*** Opening of Data for the task ***
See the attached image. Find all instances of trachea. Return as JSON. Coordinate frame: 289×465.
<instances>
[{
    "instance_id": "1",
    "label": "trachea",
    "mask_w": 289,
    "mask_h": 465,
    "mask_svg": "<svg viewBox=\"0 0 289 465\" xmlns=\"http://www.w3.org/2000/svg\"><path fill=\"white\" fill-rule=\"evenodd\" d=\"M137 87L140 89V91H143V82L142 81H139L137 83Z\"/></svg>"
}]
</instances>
*** Close of Data for the task ***
Exactly as they stand above, write out the entries.

See the attached image. Find all instances of trachea. Return as JSON. Coordinate frame: 289×465.
<instances>
[{
    "instance_id": "1",
    "label": "trachea",
    "mask_w": 289,
    "mask_h": 465,
    "mask_svg": "<svg viewBox=\"0 0 289 465\" xmlns=\"http://www.w3.org/2000/svg\"><path fill=\"white\" fill-rule=\"evenodd\" d=\"M137 87L140 89V91H143V82L142 81H139L137 83Z\"/></svg>"
}]
</instances>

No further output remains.